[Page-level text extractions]
--- START ---
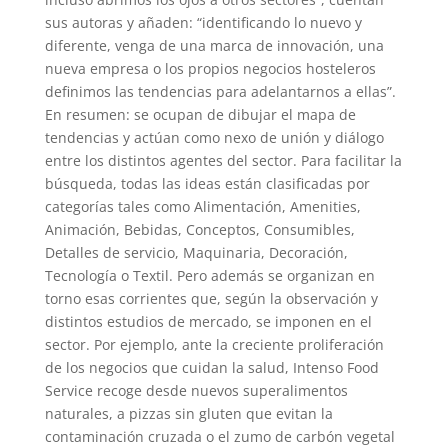
sus autoras y añaden: “identificando lo nuevo y
diferente, venga de una marca de innovación, una
nueva empresa o los propios negocios hosteleros
definimos las tendencias para adelantarnos a ellas”.
En resumen: se ocupan de dibujar el mapa de
tendencias y actúan como nexo de unión y diálogo
entre los distintos agentes del sector. Para facilitar la
búsqueda, todas las ideas están clasificadas por
categorías tales como Alimentación, Amenities,
Animación, Bebidas, Conceptos, Consumibles,
Detalles de servicio, Maquinaria, Decoración,
Tecnología o Textil. Pero además se organizan en
torno esas corrientes que, según la observación y
distintos estudios de mercado, se imponen en el
sector. Por ejemplo, ante la creciente proliferación
de los negocios que cuidan la salud, Intenso Food
Service recoge desde nuevos superalimentos
naturales, a pizzas sin gluten que evitan la
contaminación cruzada o el zumo de carbón vegetal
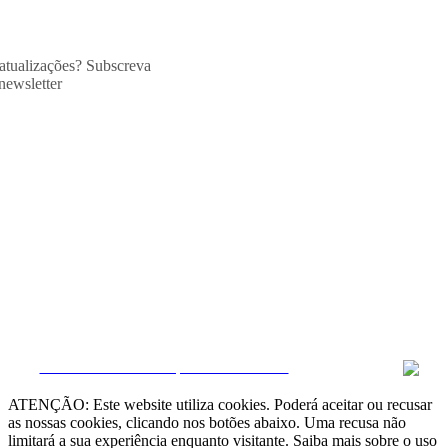
 atualizações? Subscreva
newsletter
CRM e Sites Imobiliários por eGO Real Estate
ATENÇÃO: Este website utiliza cookies. Poderá aceitar ou recusar
as nossas cookies, clicando nos botões abaixo. Uma recusa não
limitará a sua experiência enquanto visitante. Saiba mais sobre o uso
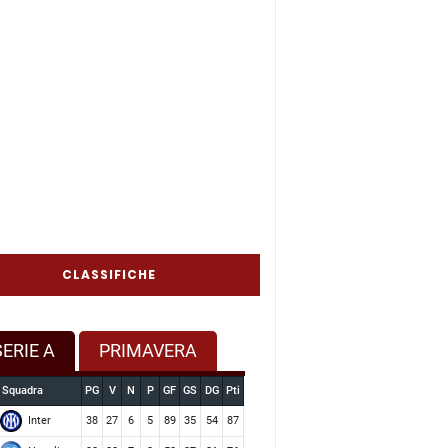
CLASSIFICHE
SERIE A
PRIMAVERA
Squadra
PG
V
N
P
GF
GS
DG
Pti
Inter
38
27
6
5
89
35
54
87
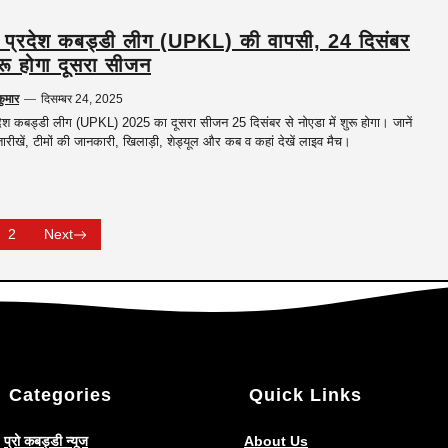
र प्रदेश कबड्डी लीग (UPKL) की वापसी, 24 दिसंबर
ुरू होगा दूसरा सीजन
कुमार
—
दिसम्बर 24, 2025
रदेश कबड्डी लीग (UPKL) 2025 का दूसरा सीजन 25 दिसंबर से नोएडा में शुरू होगा। जानें
ारीखें, टीमों की जानकारी, खिलाड़ी, शेड्यूल और कब व कहां देखें लाइव मैच।
2
Next
Categories
Quick Links
प्रो कबड्डी न्यूज
About Us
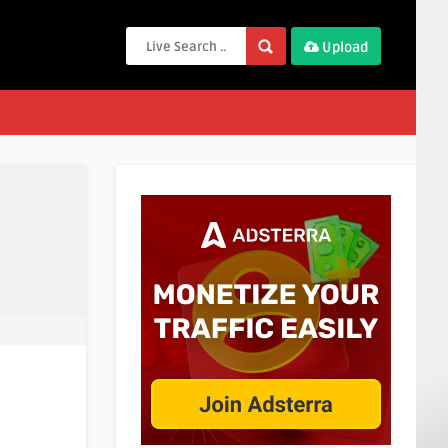
Upload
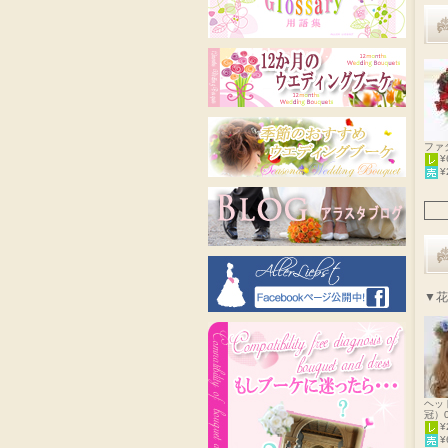
ファ
¥
¥
▼花
ヘッ
冠）0
¥
¥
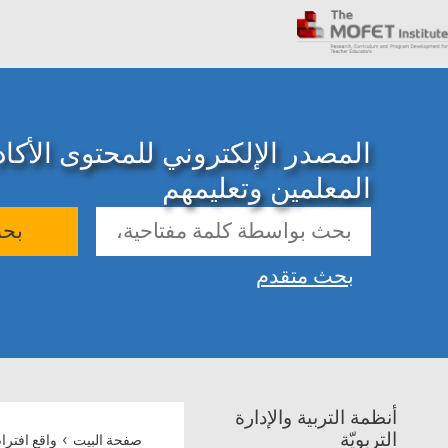
المصدر الإلكتروني للمحتوى الأك
المعلمين وتعليمهم
بح
بحث متقدم
أنظمة التربية والإدارة
›
التربويّة
صفحة البيت
واقع افتر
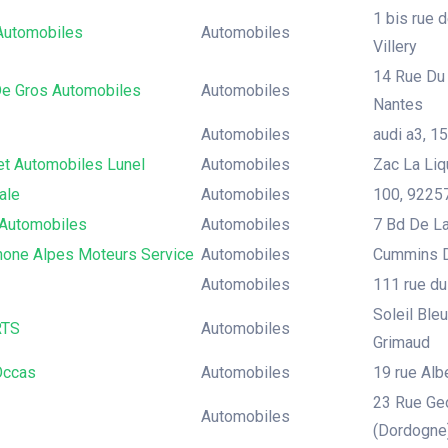
1 bis rue d
 Automobiles
Automobiles
Villery
14 Rue Du 
De Gros Automobiles
Automobiles
Nantes
Automobiles
audi a3, 15
et Automobiles Lunel
Automobiles
Zac La Liq
ale
Automobiles
100, 92257
Automobiles
Automobiles
7 Bd De La
one Alpes Moteurs Service
Automobiles
Cummins D
Automobiles
111 rue du
Soleil Ble
TS
Automobiles
Grimaud
Occas
Automobiles
19 rue Al
23 Rue Geo
Automobiles
(Dordogne)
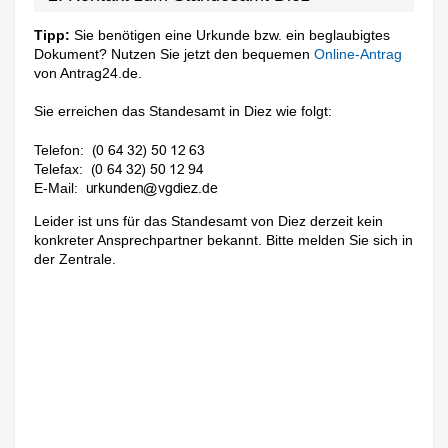
Tipp:
Sie benötigen eine Urkunde bzw. ein beglaubigtes
Dokument? Nutzen Sie jetzt den bequemen
Online-Antrag
von Antrag24.de.
Sie erreichen das Standesamt in Diez wie folgt:
Telefon:
Telefax:
E-Mail:
Leider ist uns für das Standesamt von Diez derzeit kein
konkreter Ansprechpartner bekannt. Bitte melden Sie sich in
der Zentrale.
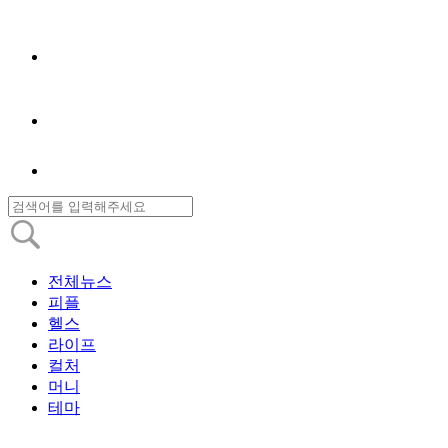
전체뉴스
피플
헬스
라이프
컬처
머니
테마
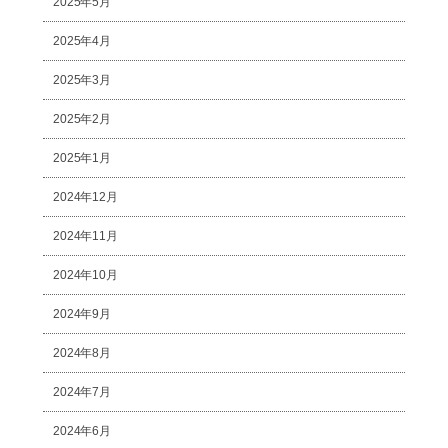
2025年5月
2025年4月
2025年3月
2025年2月
2025年1月
2024年12月
2024年11月
2024年10月
2024年9月
2024年8月
2024年7月
2024年6月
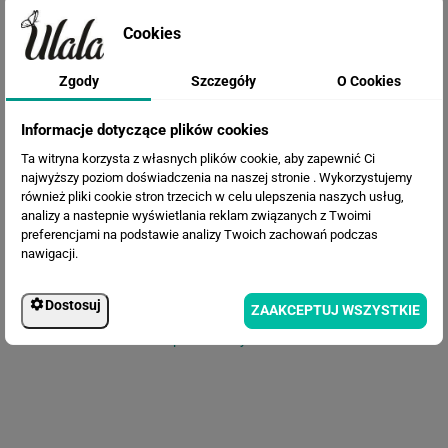
Cookies
Zgody
Szczegóły
O Cookies
Fototapeta Malownicze kwiaty
lotosu
Informacje dotyczące plików cookies
Ta witryna korzysta z własnych plików cookie, aby zapewnić Ci
najwyższy poziom doświadczenia na naszej stronie . Wykorzystujemy
również pliki cookie stron trzecich w celu ulepszenia naszych usług,
analizy a nastepnie wyświetlania reklam związanych z Twoimi
preferencjami na podstawie analizy Twoich zachowań podczas
nawigacji.
Dostosuj
ZAAKCEPTUJ WSZYSTKIE
Fototapeta Kwiaty malarstwo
--- END ---
§ **YOUR ASSIGNMENT**
Find the number of lines in the records that include the word "Service". Write only that number.

§ **RESPONSE FOR THIS EXERCISE**
2